Kein ding. Helfe gerne wo ich helfen kann [emoji6]


----------



## Erok (7. September 2014)

*AW: Minecraft für PC oder PS4 was lohnt sich mehr ?*

Moin 

kannst Dir ja erst mal das kostenlose Minetest runter laden am PC und testen, ob es Dir auf dem PC spass macht oder nicht 

Greetz Erok


----------



## PrOXiMATEHD (7. September 2014)

*AW: Minecraft für PC oder PS4 was lohnt sich mehr ?*

Die PC Version ist die mit Abstand beste Version von Minecraft. Dein PC sollte auch Shadermods und Texturepacks locker zum laufen bekommen. 
Die PC Version ist auch immer "aktueller", d.h. sie hat schon neue Updates mit mehr Features erhalten, die auf Konsolen noch nicht verfügbar sind. Zudem ist die Weltgröße auf allen Konsolen begrenzt, während die Welt am PC endlos nachgeneriert wird. Auf dem PC gibt es auch deutlich mehr und bessere Server, die auch viele Mini-/Funspiele anbieten.


Die Konsolenvarianten unterstützen glaube ich auch keine Mods; zumindest wüsste ich nicht wie man das auf einem geschlossenen System wie der PS4 installieren sollte. Und gerade Mods können das Spiel nochmal richtig interessant werden lassen.

Wenn ein solch potenter PC bereit steht würde ich Minecraft auf jeden Fall am PC spielen.


----------



## SirBullyyy (7. September 2014)

*AW: Minecraft für PC oder PS4 was lohnt sich mehr ?*

Nachdem ich gesehen habe das im Xbox Store (wird im PS4 Store auch so sein) Texturepacks und Skins gegen Geld verkauft werden, hol dir die PC -Version, da kannste Texturepacks und Skins einspielen wie du willst.

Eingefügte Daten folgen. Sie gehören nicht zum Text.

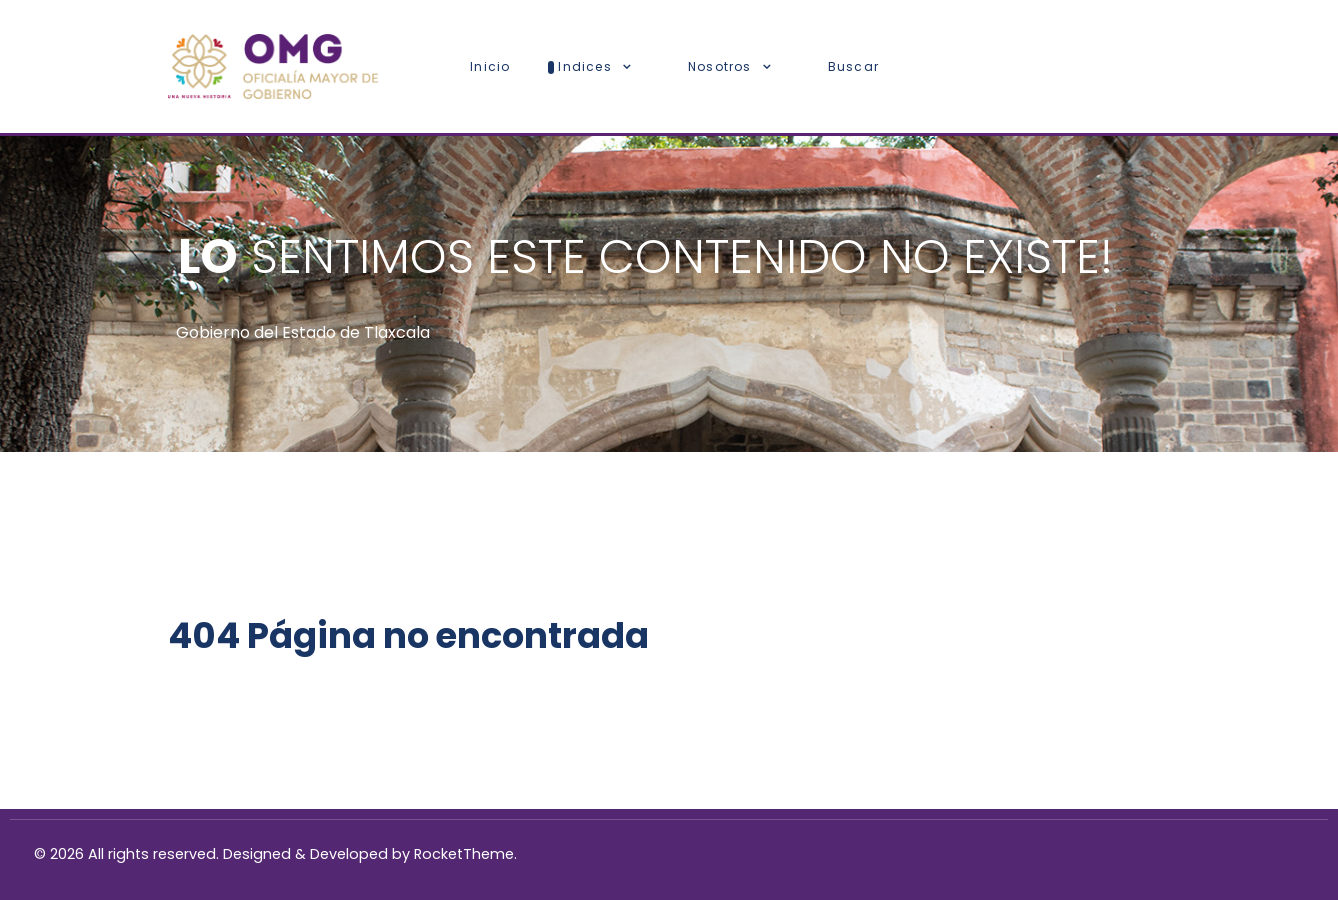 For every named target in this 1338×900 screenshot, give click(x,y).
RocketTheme (464, 854) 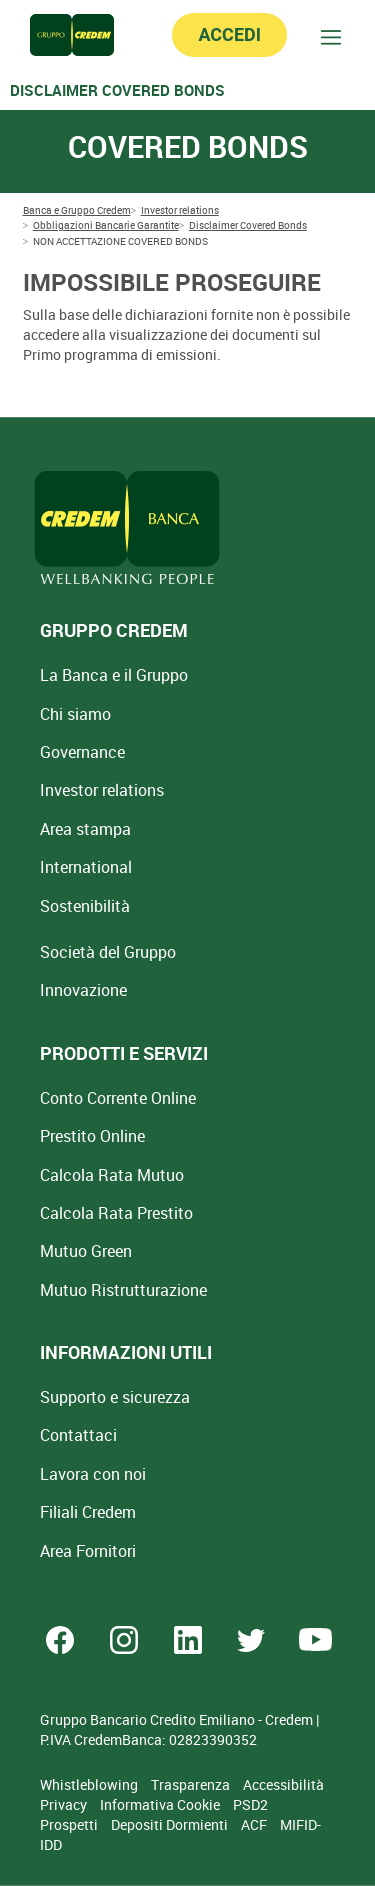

Die Konsolen Version ist sehr eingeschränkt und eben auf den Store angewießen.


----------



## Invisiblo (7. September 2014)

*AW: Minecraft für PC oder PS4 was lohnt sich mehr ?*

Alleine wegen der Mods musst du schon die PC-Version nehmen.


----------



## Caun (7. September 2014)

Würde ich halt nach entscheiden wo deine freunde drauf zocken


----------



## RavionHD (17. September 2014)

*AW: Minecraft für PC oder PS4 was lohnt sich mehr ?*

Natürlich PC, schon allein aufgrund der viel größeren Community und der Modding Möglichkeiten.


----------



## Matze287 (15. Oktober 2014)

Nimm auf jeden Fall die Pc-Version lohnt sich mehr


----------



## xNoVoLiNE (15. Oktober 2014)

Würdest du ein Auto (Minecraft) mit Reifen (PC) oder ohne Reifen (PS4) kaufen?

Möchtest du noch Nitro (Mods), was nur Sinn macht, wenn du Reifen hast?


----------